Published online by Cambridge University Press: 22 September 2009
In 1835 Adolph Muehry, a Hanover physician and surgeon, followed time-honored custom with a Grand Tour of British and European medical institutions. In the next year he published his notes on the relative state of medicine in his native Germany alongside that of England and France. Surveying the development of pathological anatomy in England, Muehry identified a succession of medical men who had been most active in furthering the traditions of English morbid anatomy. He singled out the work of Matthew Baillie (1761–1823) and John Hunter (1728–1793) in the late eighteenth century. He noted that they had been followed by one individual, John Richard Farre (1775–1862), and that Farre in turn had been more lately succeeded by a new group ascendant in the 1830s. Among the latter group Muehry numbered Richard Bright, Thomas Hodgkin, and Robert Carswell.

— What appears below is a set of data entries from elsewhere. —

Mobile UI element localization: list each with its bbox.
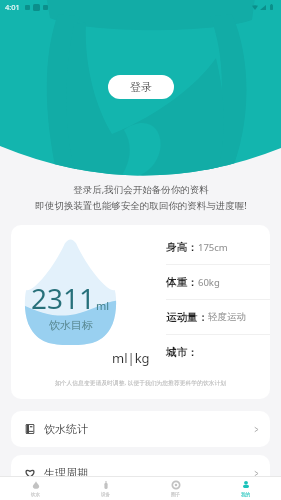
staticText: 体重： — [166, 276, 198, 289]
staticText: 60kg — [198, 276, 220, 289]
staticText: 饮水 — [31, 492, 41, 498]
button[interactable]: 饮水统计 — [11, 411, 270, 447]
staticText: 如个人信息变更请及时调整, 以便于我们为您推荐更科学的饮水计划 — [11, 379, 270, 387]
staticText: 圈子 — [171, 492, 181, 498]
staticText: 175cm — [198, 241, 228, 254]
button[interactable]: 生理周期 — [11, 455, 270, 491]
staticText: ml|kg — [112, 349, 150, 367]
staticText: 身高： — [166, 241, 198, 254]
staticText: 我的 — [241, 492, 251, 498]
staticText: 城市： — [166, 346, 198, 359]
staticText: 生理周期 — [44, 466, 88, 480]
button[interactable]: 圈子 — [141, 477, 211, 500]
button[interactable]: 设备 — [71, 477, 141, 500]
button[interactable]: 登录 — [108, 75, 174, 99]
button[interactable]: ml|kg — [108, 345, 154, 371]
staticText: 即使切换装置也能够安全的取回你的资料与进度喔! — [35, 199, 247, 212]
staticText: ml — [96, 298, 110, 313]
staticText: 轻度运动 — [208, 311, 246, 323]
staticText: 4:01 — [5, 2, 20, 12]
staticText: 登录 — [130, 80, 152, 94]
staticText: 设备 — [101, 492, 111, 498]
button[interactable]: 我的 — [211, 477, 281, 500]
staticText: 饮水统计 — [44, 422, 88, 436]
staticText: 登录后,我们会开始备份你的资料 — [73, 183, 209, 196]
staticText: 饮水目标 — [49, 318, 93, 332]
staticText: 2311 — [31, 279, 96, 317]
staticText: 运动量： — [166, 311, 208, 324]
button[interactable]: 饮水 — [0, 477, 71, 500]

Muehry's three groups, each separated from the next by half a generation, provide appropriate guideposts around which to locate the changing fortunes of English pathological anatomy in the early nineteenth century. Only the first and third of these “generations,” that of Hunter and Baillie and that of Bright, Hodgkin, and Carswell, are in any detail known to the twentieth century historian. But if, over the critical half-century 1790–1840, each group of physicians was disposed toward certain intellectual predilections, social groups, and professional sensibilities, who was this “missing link”? Who was John Farre?
John Richard Farre had practiced medicine in his native West Indies before seeking to establish a London medical career.